Leaving out every picture, retype the lines below from the top through the one that contains "करता है एवं".
=== RECORDS FOR PROCESSING ===
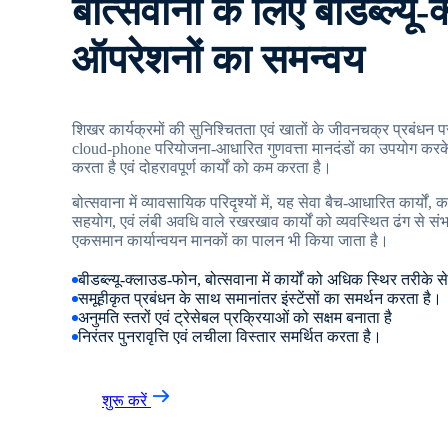
बोत्सवाना के लिए बीडब्ल्यू
ऑपरेशनों का समन्वय
शिखर कार्यक्रमों की सुनिश्चितता एवं खातों के जीवनचक्र प्रबंधन पर
cloud-phone परियोजना-आधारित गुणवत्ता मानदंडों का उपयोग करके 
करता है एवं दोहरावपूर्ण कार्यों को कम करता है।
बोत्सवाना में व्यावसायिक परिदृश्यों में, यह सेवा बैच-आधारित कार्यों
सहयोग, एवं लंबी अवधि वाले रखरखाव कार्यों को व्यवस्थित ढंग से संभ
एकसमान कार्यान्वयन मानकों का पालन भी किया जाता है।
बीडब्ल्यू-क्लाउड-फोन, बोत्सवाना में कार्यों को अधिक स्थिर तरीके स
समूहीकृत प्रबंधन के साथ समानांतर इंस्टेंसों का समर्थन करता है।
अनुमति स्तरों एवं ट्रेसेबल प्रक्रियाओं को सक्षम बनाता है
निरंतर पुनरावृत्ति एवं लचीला विस्तार समर्थित करता है।
शुरू करें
===
**OUTPUT FOR THIS EXERCISE**
बोत्सवाना के लिए बीडब्ल्यू
ऑपरेशनों का समन्वय
शिखर कार्यक्रमों की सुनिश्चितता एवं खातों के जीवनचक्र प्रबंधन पर
cloud-phone परियोजना-आधारित गुणवत्ता मानदंडों का उपयोग करके 
करता है एवं दोहरावपूर्ण कार्यों को कम करता है।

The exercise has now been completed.